In people with type 2 diabetes, exercise improves glucose control (as reflected in HbA₁(c)) and physical fitness, but it is not clear to what extent these exercise-induced improvements are correlated with one another. We hypothesised that reductions in HbA₁(c) would be related: (1) to increases in aerobic fitness and strength respectively in patients performing aerobic training or resistance training; and (2) to changes in strength and aerobic fitness in patients performing aerobic and resistance training.

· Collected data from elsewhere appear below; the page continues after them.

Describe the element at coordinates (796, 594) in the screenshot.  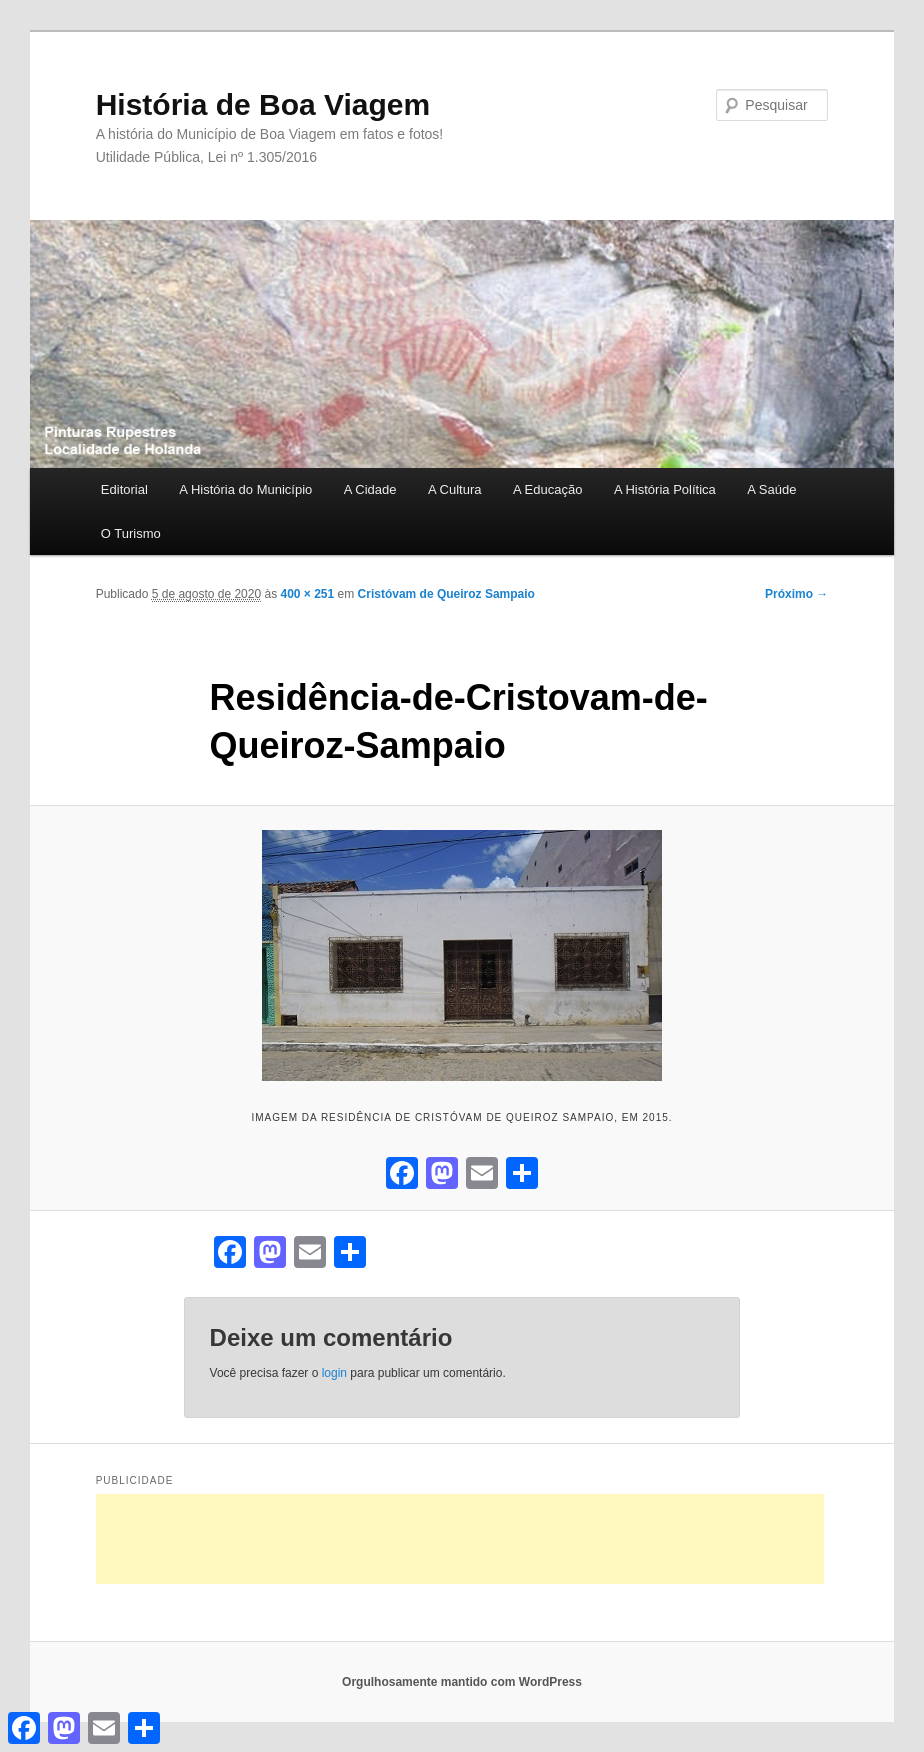 I see `Próximo →` at that location.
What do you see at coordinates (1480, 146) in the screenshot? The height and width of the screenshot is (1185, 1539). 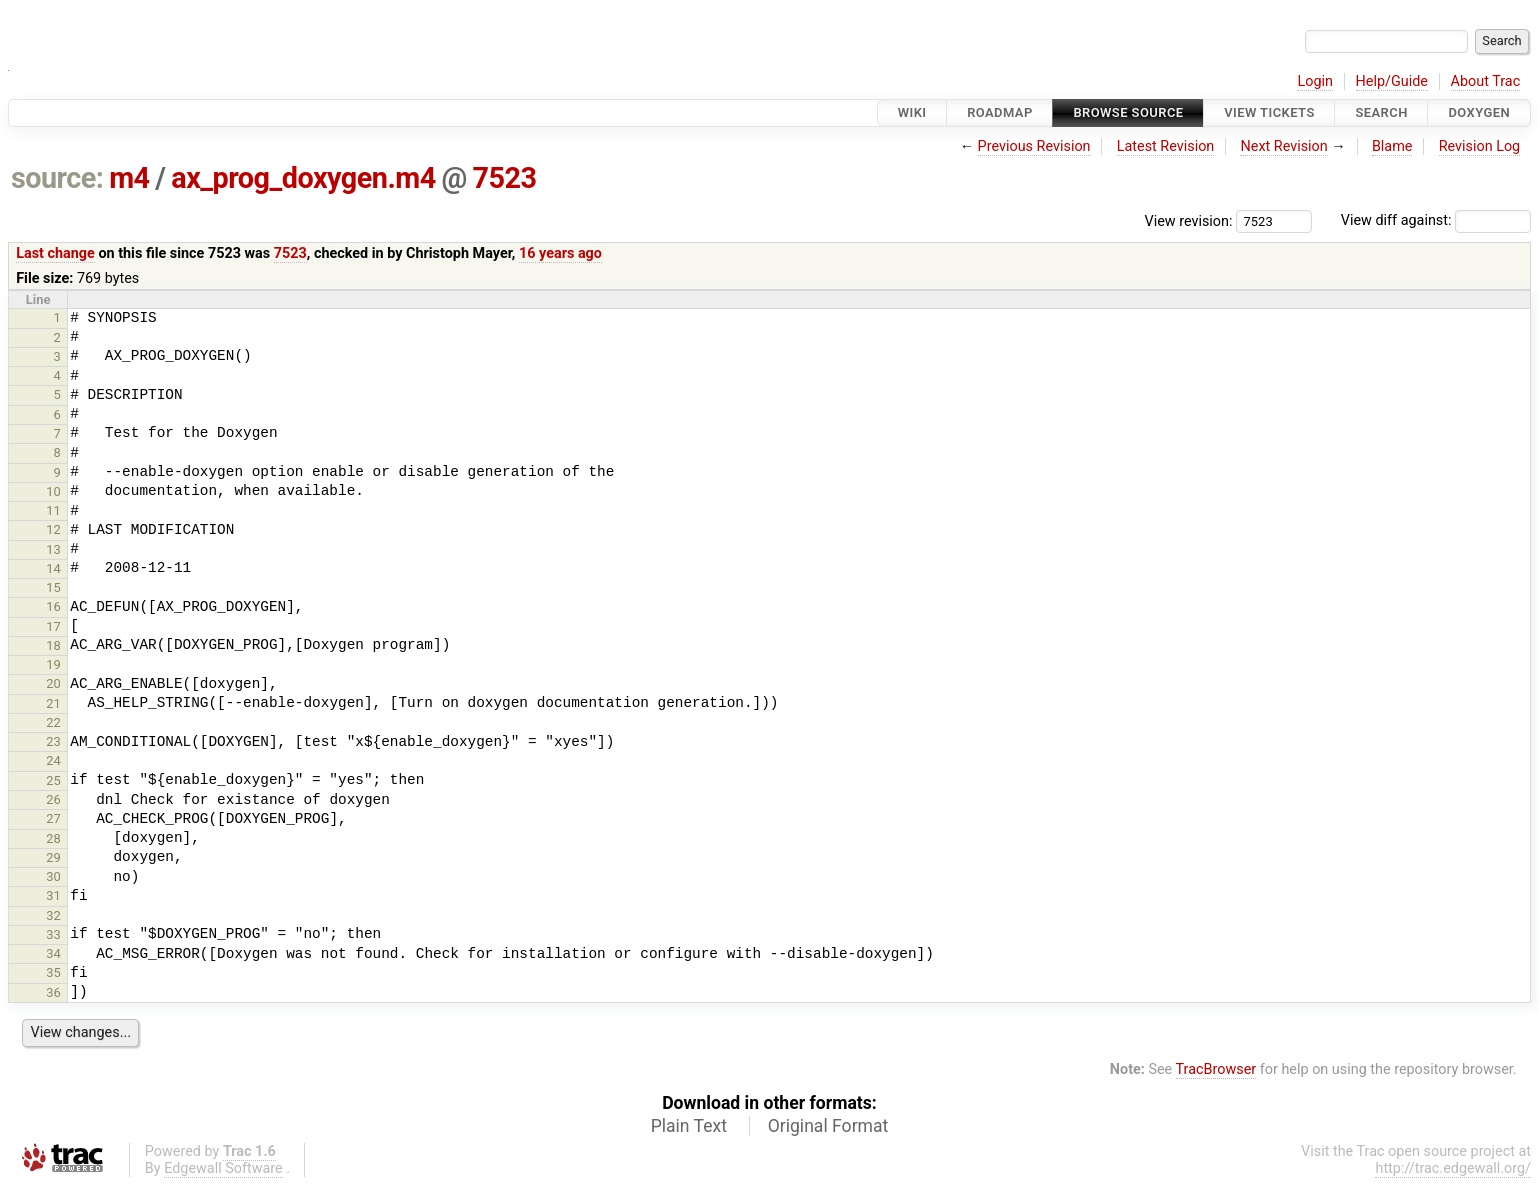 I see `Revision Log` at bounding box center [1480, 146]. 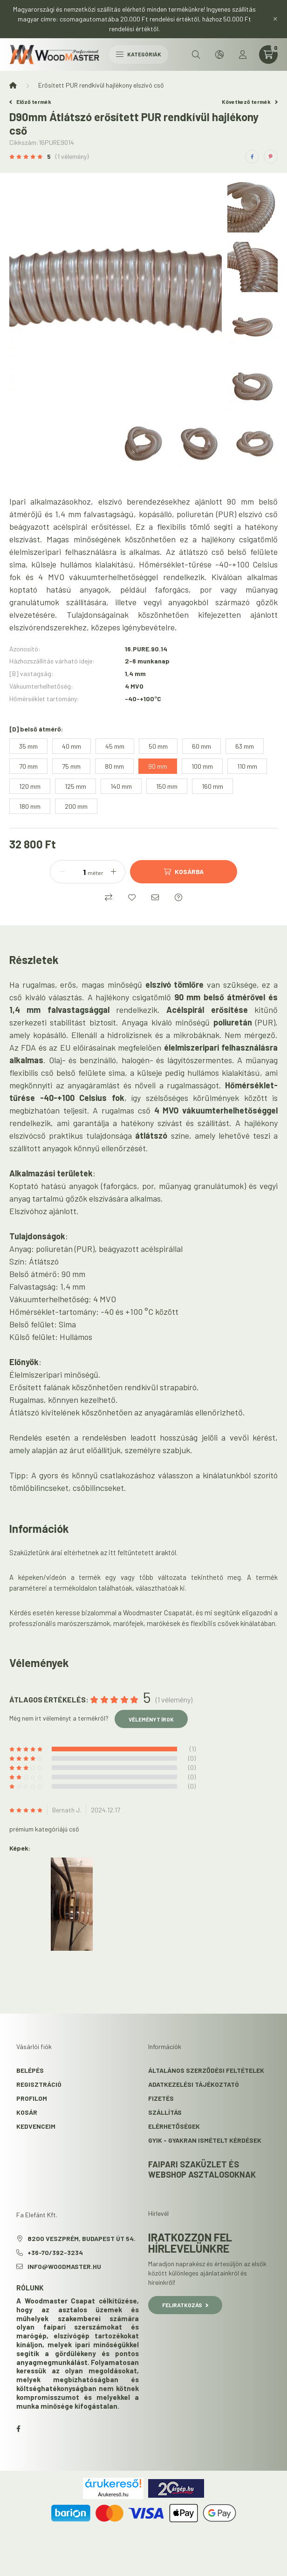 The image size is (287, 2576). What do you see at coordinates (275, 19) in the screenshot?
I see `[Bezár]` at bounding box center [275, 19].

We randomly allocated 251 type 2 diabetes patients to aerobic, resistance, or aerobic plus resistance training, or to a sedentary control group. Peak oxygen consumption VO₂(peak), workload, treadmill time and ventilatory threshold measurements from maximal treadmill exercise testing were measured at baseline and 6 months. Muscular strength was measured as the maximum weight that could be lifted eight times on the leg press, bench press and seated row exercises.


With aerobic training, significant associations were found between changes in both VO₂(peak) (p = 0.040) and workload (p = 0.022), and changes in HbA₁(c.) With combined training, improvements in VO₂(peak) (p = 0.008), workload (p = 0.034) and ventilatory threshold (p = 0.003) were significantly associated with changes in HbA₁(c.) Increases in strength on the seated row (p = 0.006) and in mid-thigh muscle cross-sectional area (p = 0.030) were significantly associated with changes in HbA₁(c) after resistance exercise, whereas the association between increases in muscle cross-sectional area and HbA₁(c) in participants doing aerobic plus resistance exercise (p = 0.059) was of borderline significance.


There appears to be a link between changes in fitness and HbA₁(c). The improvements in cardiorespiratory fitness with aerobic training may be a better predictor of changes in HbA₁(c) than improvements in strength.